Deep Learning NLP Portfolio | LSTM, TF-IDF & PPMI

Mathematical Foundations

Core algorithms and formulas implemented from mathematical principles

TF-IDF Vectorization

Term Frequency-Inverse Document Frequency transforms text into numerical vectors for similarity analysis.

Term Frequency (TF) $$\text{TF}(t, d) = \log_{10}(\text{count}(t, d) + 1)$$

Inverse Document Frequency (IDF) $$\text{IDF}(t) = \log_{10}\left(\frac{N}{df_t}\right)$$

where $N$ = total documents, $df_t$ = documents containing term $t$

TF-IDF Weight $$\text{TF-IDF}(t, d) = \text{TF}(t, d) \times \text{IDF}(t)$$

Cosine Similarity $$\cos(\theta) = \frac{\mathbf{A} \cdot \mathbf{B}}{\|\mathbf{A}\| \|\mathbf{B}\|} = \frac{\sum_{i=1}^{n} A_i B_i}{\sqrt{\sum_{i=1}^{n} A_i^2} \sqrt{\sum_{i=1}^{n} B_i^2}}$$

Positive Pointwise Mutual Information

PPMI measures word association strength based on co-occurrence probabilities.

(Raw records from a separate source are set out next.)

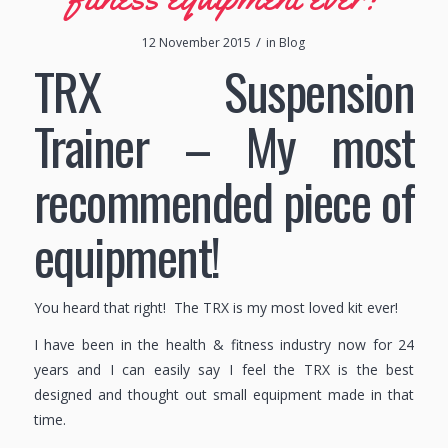
/
12 November 2015
in
Blog
TRX Suspension
Trainer – My most
recommended piece of
equipment!
You heard that right! The TRX is my most loved kit ever!
I have been in the health & fitness industry now for 24
years and I can easily say I feel the TRX is the best
designed and thought out small equipment made in that
time.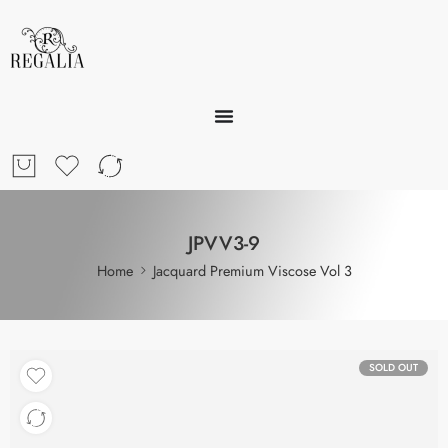
JPVV3-9
Home
Jacquard Premium Viscose Vol 3
SOLD OUT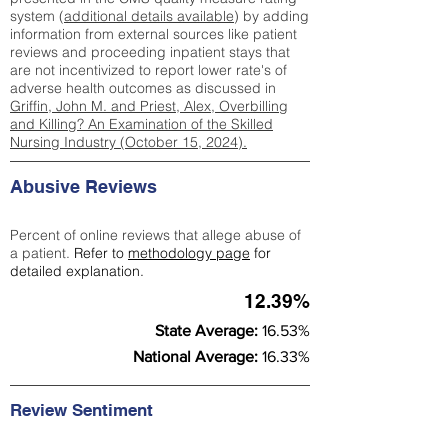
system (
additional details available
) by adding
information from external sources like patient
reviews and proceeding inpatient stays that
are not incentivized to report lower rate's of
adverse health outcomes as discussed in
Griffin, John M. and Priest, Alex, Overbilling
and Killing? An Examination of the Skilled
Nursing Industry (October 15, 2024).
Abusive Reviews
Percent of online reviews that allege abuse of
a patient.
Refer to
methodology page
for
detailed explanation.
12.39%
State Average:
16.53%
National Average:
16.33%
Review Sentiment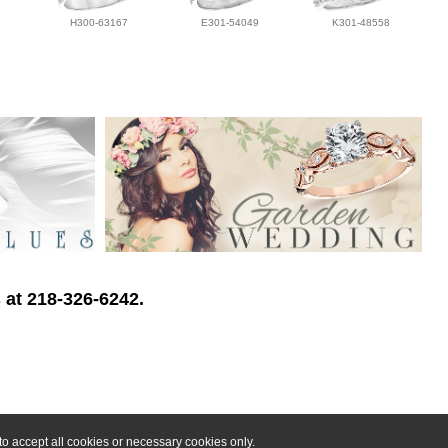
H300-63167
E301-54049
K301-48558
 at 218-326-6242.
o accept all cookies or necessary cookies only.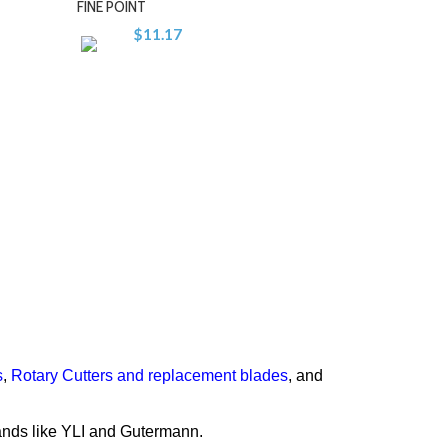
FINE POINT
$11.17
-
+
s
,
Rotary Cutters and replacement blades
, and
rands like YLI and Gutermann.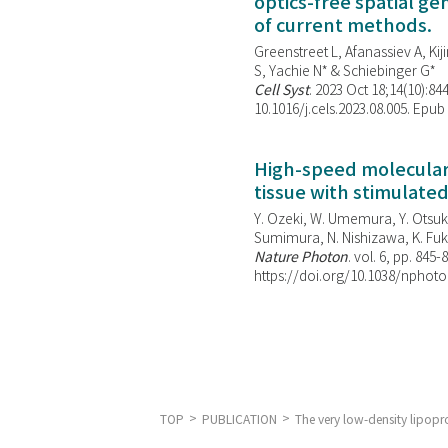
optics-free spatial g
of current methods.
Greenstreet L, Afanassiev A, Kiji
S, Yachie N* & Schiebinger G*
Cell Syst
. 2023 Oct 18;14(10):844
10.1016/j.cels.2023.08.005. Epub
High-speed molecular 
tissue with stimulate
Y. Ozeki, W. Umemura, Y. Otsuka
Sumimura, N. Nishizawa, K. Fuku
Nature Photon
. vol. 6, pp. 845-
https://doi.org/10.1038/nphoto
TOP
PUBLICATION
The very low-density lipopro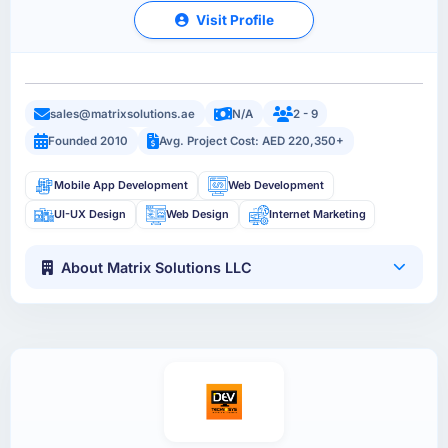
Visit Profile
sales@matrixsolutions.ae
N/A
2 - 9
Founded 2010
Avg. Project Cost: AED 220,350+
Mobile App Development
Web Development
UI-UX Design
Web Design
Internet Marketing
About Matrix Solutions LLC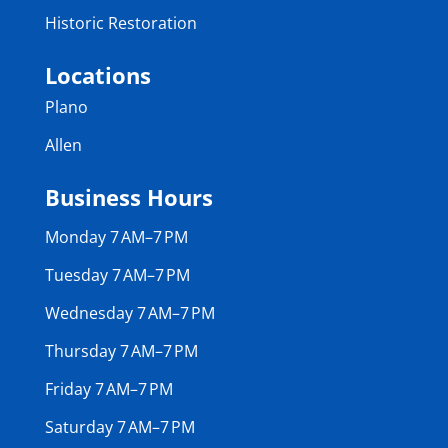
Historic Restoration
Locations
Plano
Allen
Business Hours
Monday 7 AM–7 PM
Tuesday 7 AM–7 PM
Wednesday 7 AM–7 PM
Thursday 7 AM–7 PM
Friday 7 AM–7 PM
Saturday 7 AM–7 PM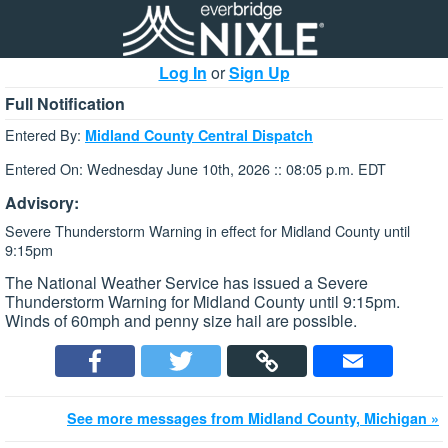
Log In
or
Sign Up
Full Notification
Entered By:
Midland County Central Dispatch
Entered On: Wednesday June 10th, 2026 :: 08:05 p.m. EDT
Advisory:
Severe Thunderstorm Warning in effect for Midland County until
9:15pm
The National Weather Service has issued a Severe
Thunderstorm Warning for Midland County until 9:15pm.
Winds of 60mph and penny size hail are possible.
See more messages from Midland County, Michigan »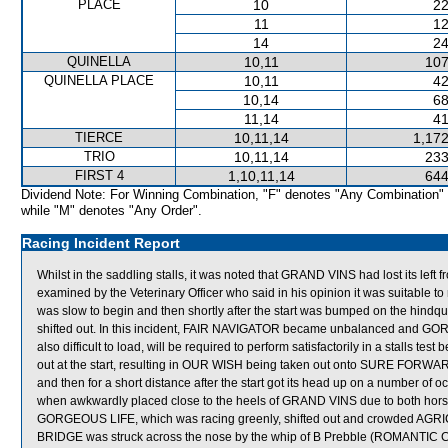
PLACE
10
22
11
12
14
24
QUINELLA
10,11
107
QUINELLA PLACE
10,11
42
10,14
68
11,14
41
TIERCE
10,11,14
1,172
TRIO
10,11,14
233
FIRST 4
1,10,11,14
644
Dividend Note: For Winning Combination, "F" denotes "Any Combination"
while "M" denotes "Any Order".
Racing Incident Report
Whilst in the saddling stalls, it was noted that GRAND VINS had lost its left
examined by the Veterinary Officer who said in his opinion it was suitable t
was slow to begin and then shortly after the start was bumped on the hi
shifted out. In this incident, FAIR NAVIGATOR became unbalanced and G
also difficult to load, will be required to perform satisfactorily in a stalls t
out at the start, resulting in OUR WISH being taken out onto SURE FO
and then for a short distance after the start got its head up on a number 
when awkwardly placed close to the heels of GRAND VINS due to both horses
GORGEOUS LIFE, which was racing greenly, shifted out and crowded AGR
BRIDGE was struck across the nose by the whip of B Prebble (ROMANTIC C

Pointwise Mutual Information (PMI) $$\text{PMI}(x, y) = \log_2\left(\frac{p(x, y)}{p(x) \cdot p(y)}\right)$$

Positive PMI $$\text{PPMI}(x, y) = \max(\text{PMI}(x, y), 0)$$

Probability Estimates $$p(x) = \frac{\text{count}(x)}{\text{total\_words}}, \quad p(x, y) = \frac{\text{count}(x, y)}{\text{total\_pairs}}$$

LSTM Neural Network Architecture

Deep learning model for sequence labeling using Long Short-Term Memory networks.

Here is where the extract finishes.